Janna steps closer and tries to take my hand. 

“You don’t understand, Tali. He made me keep it a secret. I hate myself for it, but you have no idea-” She stops again choking back her emotion. Janna’s good at locking it away. I’m glad because I’m tired of hearing the excuses. 

I step back. “You keep saying that, but I think it’s pretty obvious what you did. You lied to me Janna. Deacon wanted to make a fool out of me and you let him.
You let him.
”  I draw out the last words just to make sure it sticks. I can’t stand it anymore. I can’t hear one more word. I spin around and leave Janna standing alone in the middle of the bathroom. The guilt still gnawing at me but I should have no reason to feel guilty. I’m the one that was lied to. By Deacon, by Janna. 

By Nan... 

I don’t have any time to dwell on my revelation that everyone I know is lying to me because as soon as I step out of the door I feel him. 

Worst. Day. Ever.

“Girls spend an inordinate amount of time in the bathroom, don’t they?” Lachlan is leaning against the wall. He’s so laid back and I hate him. Doesn’t he care about anything? 
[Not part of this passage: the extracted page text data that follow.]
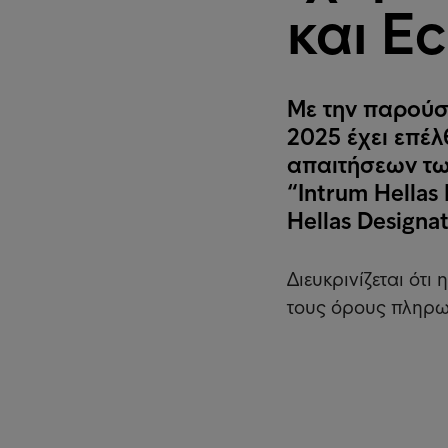
και Ec
Mε την παρούσ
2025 έχει επέλ
απαιτήσεων τω
“Intrum Hellas
Hellas Designa
Διευκρινίζεται ότι
τους όρους πληρω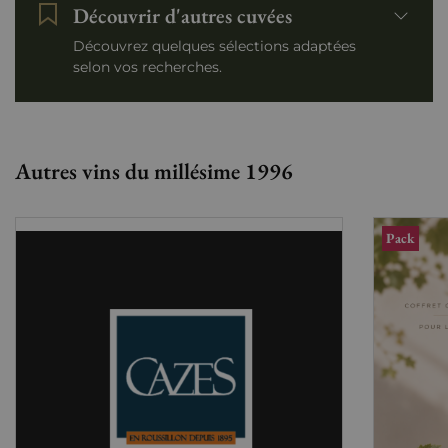
Découvrir d'autres cuvées
Découvrez quelques sélections adaptées
selon vos recherches.
Autres vins du millésime 1996
Pack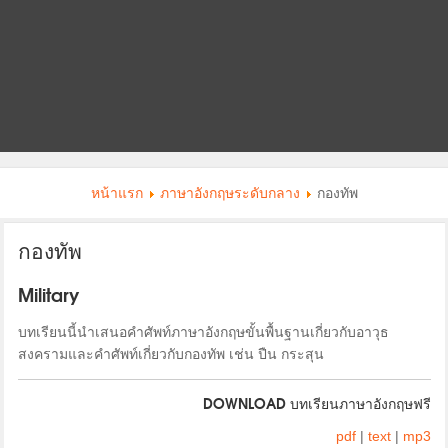
หน้าแรก
ภาษาอังกฤษระดับกลาง
กองทัพ
กองทัพ
Military
บทเรียนนี้นำเสนอคำศัพท์ภาษาอังกฤษขั้นพื้นฐานเกี่ยวกับอาวุธ
สงครามและคำศัพท์เกี่ยวกับกองทัพ เช่น ปืน กระสุน
DOWNLOAD บทเรียนภาษาอังกฤษฟรี
pdf
|
text
|
mp3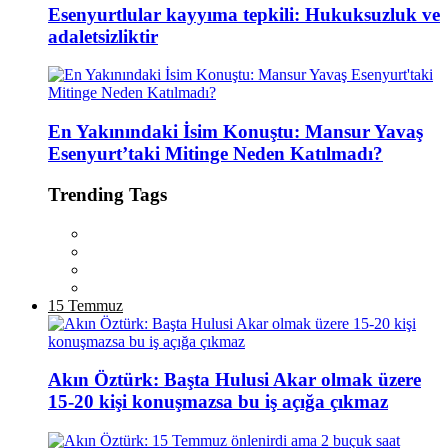
Esenyurtlular kayyıma tepkili: Hukuksuzluk ve
adaletsizliktir
En Yakınındaki İsim Konuştu: Mansur Yavaş
Esenyurt’taki Mitinge Neden Katılmadı?
Trending Tags
15 Temmuz
Akın Öztürk: Başta Hulusi Akar olmak üzere
15-20 kişi konuşmazsa bu iş açığa çıkmaz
Okay, fine I’m jealous. At this moment, I’m wound so tight I can feel the edges of my body and soul start to fray. I will all of my tears to dry up because I can’t let him see them. He probably thinks I am such a baby. I’m totally a baby. 
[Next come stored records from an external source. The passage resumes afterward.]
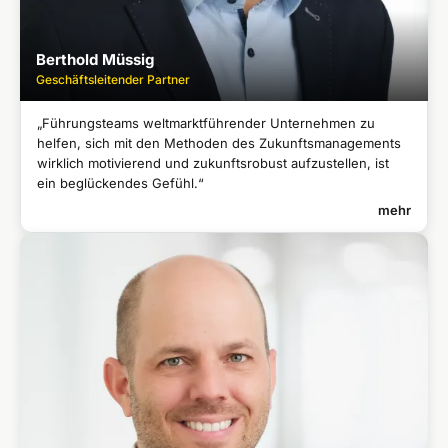
Berthold Müssig
Geschäftsleitender Partner
„Führungsteams weltmarktführender Unternehmen zu
helfen, sich mit den Methoden des Zukunftsmanagements
wirklich motivierend und zukunftsrobust aufzustellen, ist
ein beglückendes Gefühl.“
mehr
BERTHOLD MÜSSIG
Geschäftsleitender Partner
Langjährige Führung in Pre-Sales und Servicemanagement bei
●
einem Global Player in ICT
Weltweite Sales-Marketing-Verantwortung bei einem TK-
●
Unternehmen in Paris
Referent bei der ZFU International Business School in Thalwil
●
(Schweiz)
“You know what inordinate means, good for you,” I mumble and stalk off. He hurries to catch up and grabs my elbow. Not roughly, like Janna had, but gently. He doesn’t yank me to a stop but slows me down until I have no choice but to stop and turn to face him. 
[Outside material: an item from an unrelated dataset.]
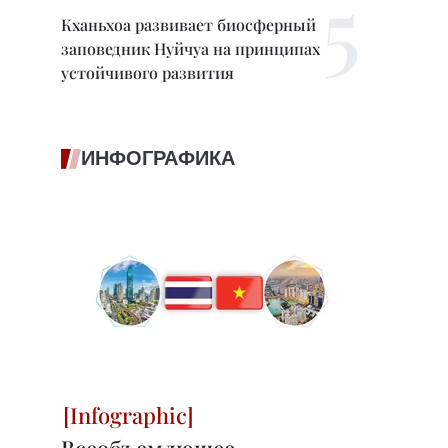
Кханьхоа развивает биосферный
заповедник Нуйчуа на принципах
устойчивого развития
ИНФОГРАФИКА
I’m shocked to see the cocky smile gone and in its place pursed lips, a furrowed brow and hurt look in his eyes. 

“Just because I’ve been to Juvie doesn’t mean I’m stupid.” 

He moves with me when I try to turn away keeping his eyes on mine. I shouldn’t have said that. If anyone is stupid it’s me, not knowing that my boyfriend and best friend were hooking up right under my nose. That my boyfriend was just plain hooking up. I’m suddenly really ashamed of what I did with Deacon. I can’t believe I almost had sex with him. I was just a game. And here I am judging Lachlan. 

“Sorry.” I force the corners of my mouth up and he returns the gesture.

“Hey, that’s my line.” 

I smile genuinely that time and make my way to my next class. He doesn’t follow me. 

“I know where you live, Hat Girl,” Lachlan yells down the hallway and I want to die. Everyone turns to gawk. 

“And I’m taking you out tonight. See you at seven.” 

I finally get the nerve to glance back, but Lachlan is gone. I crack my wrists. 

Arrogant jerk
, I think but a small smile bites at the corner of my mouth.

CHAPTER TEN

Lachlan

 

I’m not sure what possessed me to scream at her down the hallway. Maybe because I knew it would embarrass her and I feel like she could use a little more practice. Maybe because she’s so damn serious about everything I wanted to make a joke. Maybe I like her. Maybe. 

There is something about her I can’t shake. I don’t know if I’m attracted to her, not that she isn’t attractive; she just isn’t my usual type. 

My usual type being what? Drug addled sex-fiend?